Anche nella Giornata mondiale per la salute e la sicurezza sul lavoro, istituita dall’Organizzazione mondiale del lavoro e fissata ogni 28 aprile, la strage non si è fermata. E non si fermerà, perché il governo Meloni, dopo aver annunciato che la sicurezza deve essere una priorità, sta andando nella direzione opposta.

Lo prova la controriforma del Codice degli appalti, con la liberalizzazione e la reintroduzione dei subappalti a cascata. Un provvedimento che, fra le tante, porta ad una ulteriore frammentazione e precarizzazione del lavoro. Avviando un circuito ancor più patologico, visto che i dati Inail dicono che la maggior parte degli incidenti avviene nelle imprese molto piccole e nella catena degli appalti. Con i (pochi) controlli che al massimo arrivano alle aziende che hanno vinto gli appalti, mai nei subappalti.

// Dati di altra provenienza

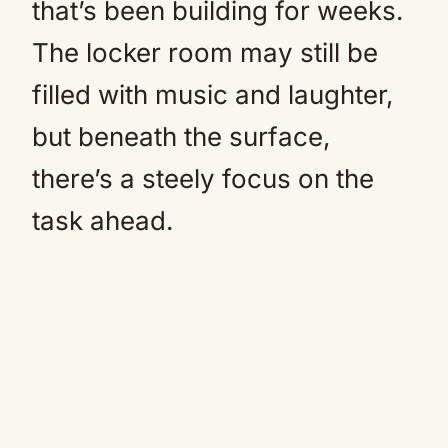
that’s been building for weeks.
The locker room may still be
filled with music and laughter,
but beneath the surface,
there’s a steely focus on the
task ahead.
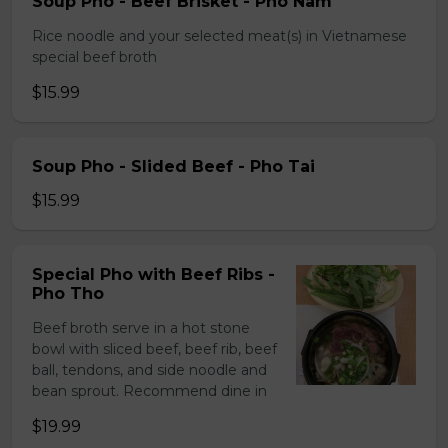
Soup Pho - Beef Brisket - Pho Nam
Rice noodle and your selected meat(s) in Vietnamese
special beef broth
$15.99
Soup Pho - Slided Beef - Pho Tai
$15.99
Special Pho with Beef Ribs -
Pho Tho
Beef broth serve in a hot stone
bowl with sliced beef, beef rib, beef
ball, tendons, and side noodle and
bean sprout. Recommend dine in
$19.99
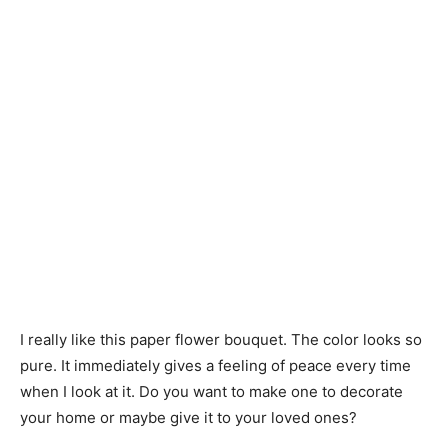
I really like this paper flower bouquet. The color looks so
pure. It immediately gives a feeling of peace every time
when I look at it. Do you want to make one to decorate
your home or maybe give it to your loved ones?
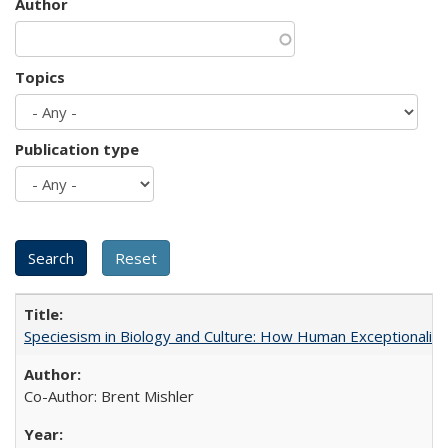
Author
Topics
Publication type
Speciesism in Biology and Culture: How Human Exceptionalis
Co-Author: Brent Mishler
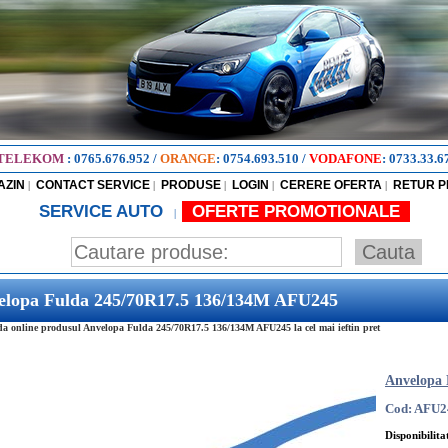
TELEKOM
:
0765.676.952
/
ORANGE
:
0754.693.510
/
VODAFONE
:
0733.33.6
AZIN
CONTACT SERVICE
PRODUSE
LOGIN
CERERE OFERTA
RETUR 
|
|
|
|
|
SERVICE AUTO
OFERTE PROMOTIONALE
|
elopa Fulda 245/70R17.5 136/134M AFU245
 online produsul Anvelopa Fulda 245/70R17.5 136/134M AFU245 la cel mai ieftin pret
Anvelopa 
Cod: AFU2
Disponibilita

Insomma la cosiddetta riforma, spacciata dal governo come una semplificazione del settore, in realtà elimina norme che garantivano l'applicazione del contratto nazionale, la congruità tra il costo dell'appalto e il costo del lavoro, le clausole sociali. Quindi la salute e la sicurezza di chi ogni giorno va al lavoro, sapendo però che non è scontato, soprattutto nei settori più a rischio come l'edilizia, di poter tornare a casa la sera.